With his accusing finger pointed at Acheson and even the respected General Marshall, as well as more vulnerable officials, McCarthy carried out an anticommunist campaign that was, in its socialpsychological basis as well as in its rhetorical method, anti-elitist. To the extent that it was grounded, it was based on populism, a conviction that "the people," the majority of the U.S. population that lived outside centers of sophistication, properly should rule but were losing their ability to do so. McCarthyism reflected what the historian Richard Hofstadter has termed "the paranoid style" in American politics. To be sure, McCarthy's credibility was in question. To accuse the highest authorities in the land of treason, as he did, required a temerity that could only be justified by the actual truth of the charges. McCarthy's ultimate inability to produce significant proof finally undermined his crusade, but not before it had cost some of the expert "China hands" in the State Department their jobs and, moreover, cautioned many other members of the educated upper class to think twice about entering government service or any other form of public life. It was more comfortable, and safer, for those who were securely employed to remain in good positions in industry, finance, and academe—the institutional niches of the "silent" generation.
McCarthyism failed partly because it did not offer a substitute elite. It merely threatened the existing one, which, entrenched in institutions, survived. The administration of John F. Kennedy brought into government a younger generation that had come of political age during World War II but had not been responsible for political decisions during the conflict. Kennedy nonetheless drew heavily on older leaders of what was called by the journalist Richard A. Rovere the "American Establishment," seeking counsel and reassurance during events such as the perilous 1962 Cuban Missile Crisis. As Leonard Silk and Mark Silk authoritatively recount in The American Establishment (1980), this notion of an Establishment—the word derives historically from the establishment of a state church, the Church of England—had been popularized in Britain in the 1950s by the historian A. J. P. Taylor and the journalist Henry Fairlie. The "heart" of the American Establishment was the New York financial and legal community, in the view of the Harvard historian Arthur M. Schlesinger, Jr., who served as a special assistant in the Kennedy White House. The Establishment's "front organizations" were the Rockefeller, Ford, and Carnegie foundations along with the Council on Foreign Relations, as he noted in his memoir A Thousand Days. Its "organs" were the New York Times and the journal Foreign Affairs.

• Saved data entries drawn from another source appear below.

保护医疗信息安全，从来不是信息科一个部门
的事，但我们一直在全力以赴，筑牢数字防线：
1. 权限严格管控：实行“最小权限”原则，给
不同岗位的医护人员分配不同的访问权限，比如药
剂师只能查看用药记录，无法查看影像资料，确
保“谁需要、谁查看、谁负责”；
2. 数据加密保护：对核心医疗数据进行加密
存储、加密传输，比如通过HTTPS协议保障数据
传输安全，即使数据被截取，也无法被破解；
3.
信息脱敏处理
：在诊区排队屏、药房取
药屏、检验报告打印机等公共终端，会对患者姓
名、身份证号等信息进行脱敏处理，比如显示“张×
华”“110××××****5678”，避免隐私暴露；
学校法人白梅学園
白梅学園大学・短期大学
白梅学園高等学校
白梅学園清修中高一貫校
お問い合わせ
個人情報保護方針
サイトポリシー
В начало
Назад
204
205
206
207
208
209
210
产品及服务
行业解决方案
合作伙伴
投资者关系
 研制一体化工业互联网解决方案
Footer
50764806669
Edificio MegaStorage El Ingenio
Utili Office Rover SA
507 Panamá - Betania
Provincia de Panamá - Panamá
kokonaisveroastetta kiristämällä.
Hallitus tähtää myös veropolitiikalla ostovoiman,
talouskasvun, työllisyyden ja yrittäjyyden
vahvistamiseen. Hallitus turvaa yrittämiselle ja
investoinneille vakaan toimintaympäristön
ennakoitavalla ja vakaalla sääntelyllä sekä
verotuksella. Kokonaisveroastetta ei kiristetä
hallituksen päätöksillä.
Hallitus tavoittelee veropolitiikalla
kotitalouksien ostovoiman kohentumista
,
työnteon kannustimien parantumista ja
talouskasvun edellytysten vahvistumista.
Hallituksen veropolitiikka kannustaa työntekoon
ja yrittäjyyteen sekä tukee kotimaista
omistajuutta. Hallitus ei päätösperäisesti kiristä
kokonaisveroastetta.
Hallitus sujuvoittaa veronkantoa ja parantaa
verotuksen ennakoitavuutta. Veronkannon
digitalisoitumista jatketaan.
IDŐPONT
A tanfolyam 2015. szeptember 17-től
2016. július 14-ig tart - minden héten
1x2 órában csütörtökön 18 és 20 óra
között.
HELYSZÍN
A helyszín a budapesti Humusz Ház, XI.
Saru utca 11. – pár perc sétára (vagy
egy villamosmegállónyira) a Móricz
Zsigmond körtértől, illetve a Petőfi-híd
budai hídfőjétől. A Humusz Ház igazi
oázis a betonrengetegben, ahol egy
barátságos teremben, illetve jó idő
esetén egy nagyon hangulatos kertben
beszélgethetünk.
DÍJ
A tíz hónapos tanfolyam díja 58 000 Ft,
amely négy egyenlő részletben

Curiously, President Kennedy, though himself unmistakably a member of the American upper class (Boston branch, Irish Catholic), did not personally know many bankers, industrialists, leaders of the bar, university presidents and deans, foundation officials, generals, and others who constituted America's nonpolitical, institutional leadership. Nor was he very familiar with the New York financial and legal community, at the Establishment's center. It thus was a measure of that elite's power that a significant number of Establishmentarians entered his cabinet. He filled the position of secretary of state, for example, with Dean Rusk, a former senior State Department official who had been president of the Rockefeller Foundation, on whose board were a number of older Establishment figures including Robert A. Lovett and John J. McCloy, both of whom were assistant secretaries of war during the Roosevelt administration. Perhaps the best example of an Establishment man who entered the new administration was Douglas Dillon, who became secretary of the Treasury. Dillon, son of Clarence Dillon of the New York banking house of Dillon, Read and Company, had served as undersecretary of state in the outgoing Eisenhower administration. An internationalist more than a partisan, he easily made the transition from a Republican to a mainly Democratic cabinet.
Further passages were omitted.